Here’s a session idea that complements the one proposed by Tim Carmody on the “hardware turn,” with maybe more of a digital preservation and access slant.  It’s inspired in part by talks with my colleague Bruce Ambacher and in part by Doug Reside and Matt Kirschenbaum’s ongoing efforts at MITH to collect obsolete hardware, cables, and other parts in the service of cultural heritage data recovery.
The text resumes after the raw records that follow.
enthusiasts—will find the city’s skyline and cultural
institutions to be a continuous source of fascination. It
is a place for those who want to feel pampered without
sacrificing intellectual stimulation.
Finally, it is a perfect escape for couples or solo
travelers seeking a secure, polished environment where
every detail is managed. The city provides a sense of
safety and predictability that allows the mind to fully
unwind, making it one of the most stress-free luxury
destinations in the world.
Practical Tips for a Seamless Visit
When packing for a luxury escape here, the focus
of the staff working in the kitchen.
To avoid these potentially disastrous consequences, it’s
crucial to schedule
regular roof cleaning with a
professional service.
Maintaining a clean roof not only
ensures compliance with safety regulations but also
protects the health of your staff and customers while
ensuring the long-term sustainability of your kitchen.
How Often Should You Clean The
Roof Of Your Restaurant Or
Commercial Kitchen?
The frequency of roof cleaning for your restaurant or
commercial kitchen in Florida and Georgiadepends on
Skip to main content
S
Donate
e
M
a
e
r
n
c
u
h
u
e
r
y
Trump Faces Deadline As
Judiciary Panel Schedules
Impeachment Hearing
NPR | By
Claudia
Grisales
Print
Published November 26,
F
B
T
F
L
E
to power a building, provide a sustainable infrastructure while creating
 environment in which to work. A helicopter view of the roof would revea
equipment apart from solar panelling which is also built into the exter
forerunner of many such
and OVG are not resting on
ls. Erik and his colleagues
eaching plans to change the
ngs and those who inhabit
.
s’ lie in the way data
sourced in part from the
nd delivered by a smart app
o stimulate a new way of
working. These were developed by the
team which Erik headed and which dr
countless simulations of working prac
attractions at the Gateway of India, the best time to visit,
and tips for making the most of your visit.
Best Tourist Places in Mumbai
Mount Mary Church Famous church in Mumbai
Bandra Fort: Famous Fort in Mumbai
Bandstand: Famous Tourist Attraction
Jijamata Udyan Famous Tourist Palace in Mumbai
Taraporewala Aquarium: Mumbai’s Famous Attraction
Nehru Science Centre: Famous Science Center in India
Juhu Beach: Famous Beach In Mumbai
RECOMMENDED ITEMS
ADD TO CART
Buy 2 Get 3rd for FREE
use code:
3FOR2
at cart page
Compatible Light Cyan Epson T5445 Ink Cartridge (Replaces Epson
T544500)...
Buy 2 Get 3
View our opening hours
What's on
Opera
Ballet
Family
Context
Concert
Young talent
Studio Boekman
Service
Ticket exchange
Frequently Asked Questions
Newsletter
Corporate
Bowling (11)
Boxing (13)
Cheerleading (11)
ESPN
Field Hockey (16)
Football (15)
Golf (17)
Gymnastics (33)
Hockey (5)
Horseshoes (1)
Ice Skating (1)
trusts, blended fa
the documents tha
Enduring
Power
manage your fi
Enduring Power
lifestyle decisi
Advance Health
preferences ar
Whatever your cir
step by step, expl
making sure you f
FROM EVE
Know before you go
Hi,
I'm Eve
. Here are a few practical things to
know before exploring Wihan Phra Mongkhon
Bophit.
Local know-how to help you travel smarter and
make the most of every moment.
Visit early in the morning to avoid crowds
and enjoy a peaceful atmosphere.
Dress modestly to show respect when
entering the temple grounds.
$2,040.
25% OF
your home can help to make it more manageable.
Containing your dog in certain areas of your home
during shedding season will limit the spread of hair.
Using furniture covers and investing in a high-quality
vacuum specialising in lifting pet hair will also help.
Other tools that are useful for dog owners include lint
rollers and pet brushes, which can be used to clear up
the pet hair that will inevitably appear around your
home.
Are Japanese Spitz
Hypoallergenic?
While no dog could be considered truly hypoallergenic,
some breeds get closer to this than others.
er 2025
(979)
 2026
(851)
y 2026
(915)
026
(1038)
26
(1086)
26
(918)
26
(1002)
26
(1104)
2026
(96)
The idea revolves around regional or institutional “rescue and repair” shops that could function as non-profit, academic counterparts to commercial ventures such as Mueller Media Conversions in NYC, whose clients include (among others) the National Archives in Washington DC.  The shop(s) would help historians/humanists/curators/archivists/teachers/scholars rescue data from legacy storage media, such as 3 1/2 or 5 1/4 floppy disks, and transfer it to newer media.  The discussion could easily be expanded–and I hope it would!–to include retro-computing labs, such as the Archeological Media Lab at U of Colorado directed by Lori Emerson, or its counterpart at MITH, with the aim of identifying where the two types of projects overlap with and differ from one another (and how they might be combined).  We could also think about how to source or scavenge the necessary hardware (e.g., campus surplus stores, donations, or places like Goodwill Computer Works in Austin or WeirdStuff in Silicon Valley) and student curricula (e.g., teaching students how to create disk images of the bitstreams on obsolete storage media in the context of videogame and elit studies).  Any thoughts on what else we might cover?

 

2 comments

1 ping

  1. Trevor Owens

    Neat idea.

    It might be interesting to think about how something like this might be explicitly tied to building collections or contributing content to the commons. For example, one could imagine offering the service for free for anyone who is willing to describe their content and have a copy of their disk images archived and potentially put up online for researchers.

    Something like donating your bits to science 🙂

    There is also an amateur community, like the Vintage computing folks www.vintage.org/ who might be another group to bring into the mix.

  2. karimkraus

    Thank you, Trevor. I really like the idea of “donating bits” and hope we can flesh out that model at THATCamp. And thanks for including the link to the Vintage Computing group!